Valid Mailing Address Compliance:  A second CAN SPAM Act compliance measure attempted to determine the emails compliance with the requirement that the sender provide his own valid physical mailing address in the body of the email.  The script used a regular expression that could identify any string with the following pattern: a number of any length, followed by one or more spaces, then any valid acronym for an addresses direction (“NE”, “SW”, etc.), followed by another series of spaces of any length, followed by any number of any characters so long as there was no line break, followed by one or more spaces, and ending with a street suffix of some sort (“ave”, “st”, “apt”, etc.) all without any line breaks found within the string.  If a string was found in the body of the email message that matched this description, the address variable was recorded as “1”.  Otherwise it would be “0”.

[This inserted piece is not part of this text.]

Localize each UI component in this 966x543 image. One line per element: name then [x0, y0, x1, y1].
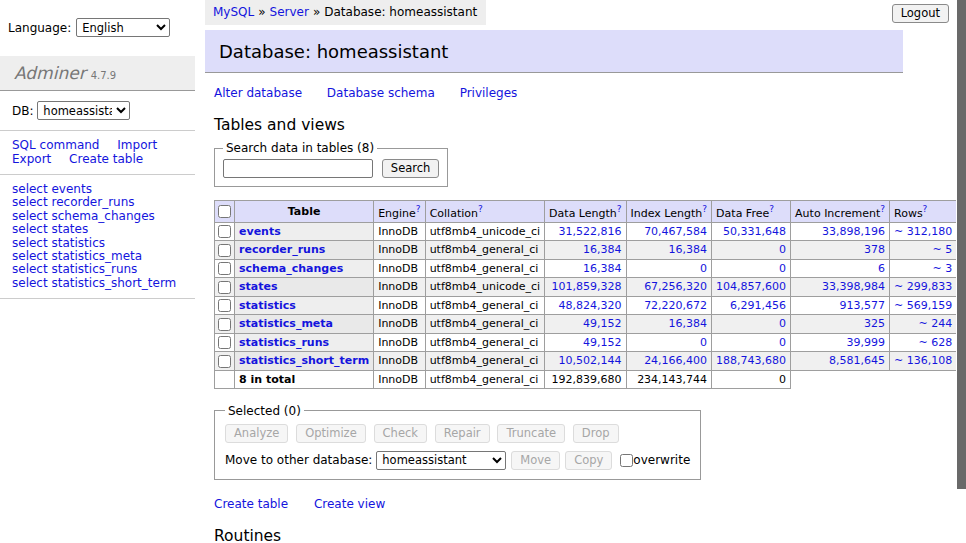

A sample of fifty emails was used to test the address compliance variable for interrater reliability.  The interrater reliability of this measure was relatively high (Cohen’s kappa = .73, p< .001), indicating that the software and an independent human coder agreed on most of the items.

Accurate Subject Heading Compliance:  The CAN SPAM Act requires all commercial email to have a subject heading that is related to the actual content of the email message.  The script identified this level of compliance by checking to see if any word in the subject line was also found in the body of the email message.  First the subject line was recorded by the software.  Then the subject line was stripped of any common words (e.g. “the”, “from”, “and”, “for”).  The remaining words were then exploded into an array (a list).  This list was then compared with each and every word contained within the body of the email.  If one subject word matched any word in the body, compliance was assumed.  Compliance was a true or false variable (“1” being compliance found, “0” being noncompliance assumed).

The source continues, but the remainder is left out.